- _TASK PROMPT_
Whenever a line in the listing contains "PARA", copy that line.

- _RECORDS FOR THE TASK_

# # # # # # #

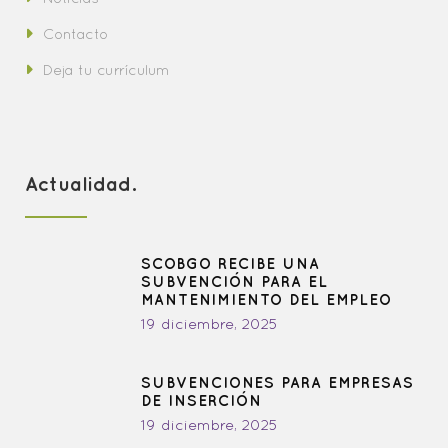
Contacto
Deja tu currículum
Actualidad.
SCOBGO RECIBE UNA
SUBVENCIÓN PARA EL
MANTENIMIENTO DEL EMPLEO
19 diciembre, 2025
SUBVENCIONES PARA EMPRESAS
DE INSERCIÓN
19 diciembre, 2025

# # # # # # #

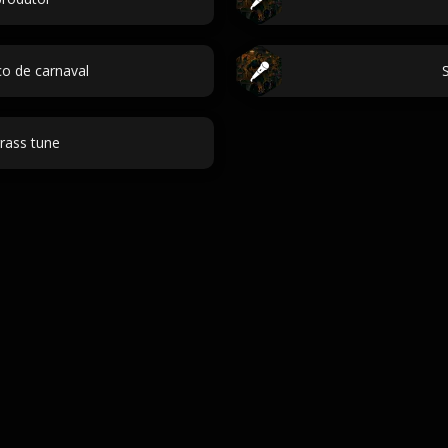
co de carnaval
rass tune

# # # # # # #

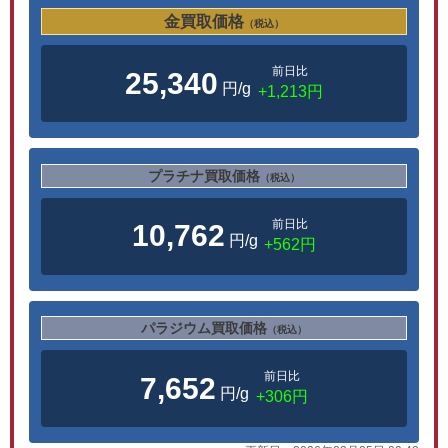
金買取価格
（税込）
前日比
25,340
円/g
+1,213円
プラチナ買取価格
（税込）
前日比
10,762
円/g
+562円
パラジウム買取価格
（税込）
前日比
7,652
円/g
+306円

# # # # # # #

- _RESULT OF THIS TASK_
SUBVENCIÓN PARA EL
SUBVENCIONES PARA EMPRESAS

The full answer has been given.